● **Exercise prompt**: In the entries below, how many lines hold the string "External"? Give only the number.
:: Records shown
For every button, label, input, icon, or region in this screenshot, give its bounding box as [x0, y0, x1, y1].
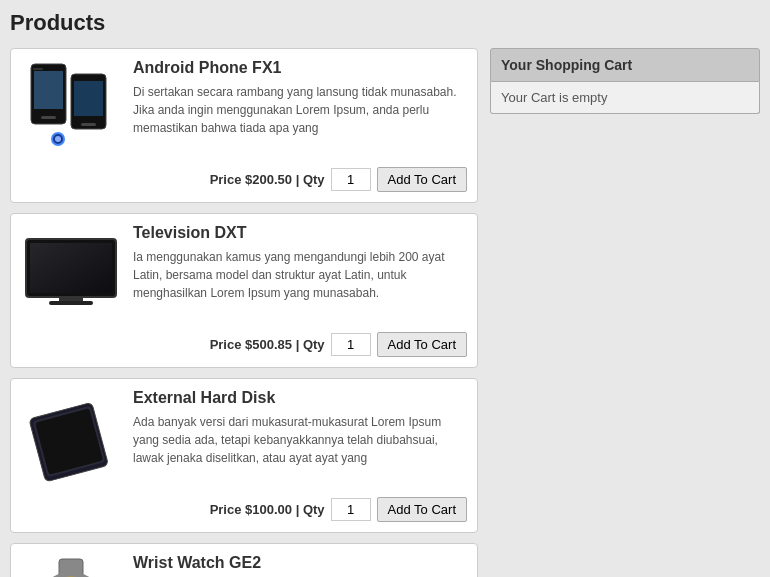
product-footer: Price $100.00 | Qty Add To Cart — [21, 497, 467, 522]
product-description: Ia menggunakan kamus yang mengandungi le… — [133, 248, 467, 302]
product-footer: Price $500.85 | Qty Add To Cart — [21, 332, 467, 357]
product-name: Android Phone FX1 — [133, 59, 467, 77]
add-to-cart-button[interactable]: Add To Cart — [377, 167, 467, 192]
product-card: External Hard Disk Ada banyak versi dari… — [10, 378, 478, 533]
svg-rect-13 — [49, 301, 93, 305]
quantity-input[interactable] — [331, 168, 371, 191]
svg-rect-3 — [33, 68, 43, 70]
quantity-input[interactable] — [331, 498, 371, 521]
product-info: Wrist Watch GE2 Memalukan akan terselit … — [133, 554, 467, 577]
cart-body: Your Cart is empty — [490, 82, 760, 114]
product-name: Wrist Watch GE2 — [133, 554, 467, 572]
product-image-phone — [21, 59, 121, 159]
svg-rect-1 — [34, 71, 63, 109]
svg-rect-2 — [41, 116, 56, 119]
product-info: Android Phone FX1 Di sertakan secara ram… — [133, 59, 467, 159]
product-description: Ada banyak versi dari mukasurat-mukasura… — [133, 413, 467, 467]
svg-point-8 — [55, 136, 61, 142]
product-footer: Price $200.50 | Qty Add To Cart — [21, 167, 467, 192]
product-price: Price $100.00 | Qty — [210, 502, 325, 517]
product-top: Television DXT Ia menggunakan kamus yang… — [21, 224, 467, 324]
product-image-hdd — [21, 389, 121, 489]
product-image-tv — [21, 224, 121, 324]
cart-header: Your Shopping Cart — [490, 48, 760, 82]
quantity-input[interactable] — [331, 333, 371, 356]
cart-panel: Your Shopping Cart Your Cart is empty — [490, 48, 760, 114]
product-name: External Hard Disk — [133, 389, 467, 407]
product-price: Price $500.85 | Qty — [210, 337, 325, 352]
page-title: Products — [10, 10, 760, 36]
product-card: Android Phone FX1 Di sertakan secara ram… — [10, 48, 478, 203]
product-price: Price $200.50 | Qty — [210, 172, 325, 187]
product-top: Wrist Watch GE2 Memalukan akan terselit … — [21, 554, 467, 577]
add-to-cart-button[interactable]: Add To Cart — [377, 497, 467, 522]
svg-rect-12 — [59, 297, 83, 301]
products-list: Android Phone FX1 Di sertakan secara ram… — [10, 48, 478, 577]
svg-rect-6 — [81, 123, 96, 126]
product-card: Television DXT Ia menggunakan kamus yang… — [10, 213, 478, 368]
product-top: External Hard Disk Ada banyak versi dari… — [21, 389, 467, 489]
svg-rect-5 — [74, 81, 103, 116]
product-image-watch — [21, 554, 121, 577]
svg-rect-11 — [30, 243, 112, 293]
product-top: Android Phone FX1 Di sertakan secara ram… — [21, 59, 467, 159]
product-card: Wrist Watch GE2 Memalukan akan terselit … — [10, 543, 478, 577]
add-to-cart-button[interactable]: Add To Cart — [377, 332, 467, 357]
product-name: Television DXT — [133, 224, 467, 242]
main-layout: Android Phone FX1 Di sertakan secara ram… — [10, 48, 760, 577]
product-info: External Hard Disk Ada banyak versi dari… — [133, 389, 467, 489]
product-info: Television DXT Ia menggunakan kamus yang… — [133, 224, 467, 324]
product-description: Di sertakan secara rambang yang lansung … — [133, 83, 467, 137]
::::
● **Response**: 4